After Two Wet Winters In A Row, Can Eaton Canyon Get Lucky Again?

Over the past 2 years, MyEatonCanyon.com has been monitoring changes to Eaton Canyon following the drenching winter 2023 rains, publishing articles on rain totals, tree sapling growth, and creek flow. Eaton Canyon has an exceedingly rare semi-arid Mediterranean climate type, in that not only do we have a winter wet season and summer dry season that is atypical throughout planet Earth, but our wet and dry seasons are far more pronounced than traditional Mediterranean climates. This fact puts Eaton Canyons’ ecology in an awkward position where it must be able to handle both several feet of rainfall in some years and 8+ month stretches without a single drop.

A forest in Eaton Canyon drying out significant between May 24, 2024 and August 14, 2024.

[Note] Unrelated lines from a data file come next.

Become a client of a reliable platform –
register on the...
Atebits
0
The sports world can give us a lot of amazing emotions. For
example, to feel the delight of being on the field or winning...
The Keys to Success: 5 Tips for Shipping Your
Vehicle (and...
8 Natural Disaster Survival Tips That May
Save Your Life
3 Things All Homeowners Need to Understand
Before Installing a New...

As we head into late autumn in Southern California, attention turns towards the equatorial East Pacific around and west of the Galapagos Islands. This particular part of the Pacific ocean undergoes periodic and regular sea surface temperature changes that impact the global weather in a phenomena we call the “El Nino Southern Oscillation” or “ENSO” for short. When ocean temperatures in this area are warmer than average, we call it El Nino. When they are cooler than average, we call this La Niña. These two episodes can last anywhere between 6 months and 3 years. La Niña conditions typically result in drier than average winters in California, though this is a generalization, not a rule. Famously wet years in the Golden State such as 2023 were La Niña years.

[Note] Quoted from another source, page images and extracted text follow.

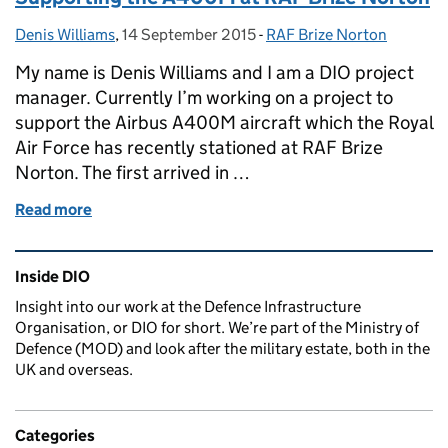
Denis Williams
Posted by:
,
14 September 2015
Posted on:
-
RAF Brize Norton
Categories:
My name is Denis Williams and I am a DIO project
manager. Currently I’m working on a project to
support the Airbus A400M aircraft which the Royal
Air Force has recently stationed at RAF Brize
Norton. The first arrived in …
Read more
of Supporting the A400M at RAF Brize Norton
Related content and links
Inside DIO
Insight into our work at the Defence Infrastructure
Organisation, or DIO for short. We’re part of the Ministry of
Defence (MOD) and look after the military estate, both in the
UK and overseas.
Categories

La Niña years more often than not generate persistent atmospheric ridging over or just west of California during the winter months, deflecting incoming Pacific rainstorms north into British Columbia. Meanwhile, El Nino years more often than not feature a strong subtropical jet stream that connects moisture between Hawai’i and the Southern California coast and can easily cut through those same ridges.

 

As of October 2024, the National Oceanic and Atmospheric Administration has a “La Niña Watch” in effect with cooler than average water temperatures in the equatorial east Pacific expected this winter. Earlier forecasts issued this past summer by NOAA called for more robust La Niña than we are currently seeing, and we’ve instead been hovering around neutral ENSO conditions. While conditions are still within the forecast envelope from last autumn, reality has been on the warm side.

 

ENSO conditions have trended on the upper end of ensemble forecasts over the past year.

Indeed, forecast models have begun calling for below average winter rainfall across the entire state, including Eaton Canyon. While these forecasts could very well be wrong, especially on a local level, optimism is not high for a wet winter 2025. 

 

The CFSv2 model believes much drier than normal conditions will occur across California this winter.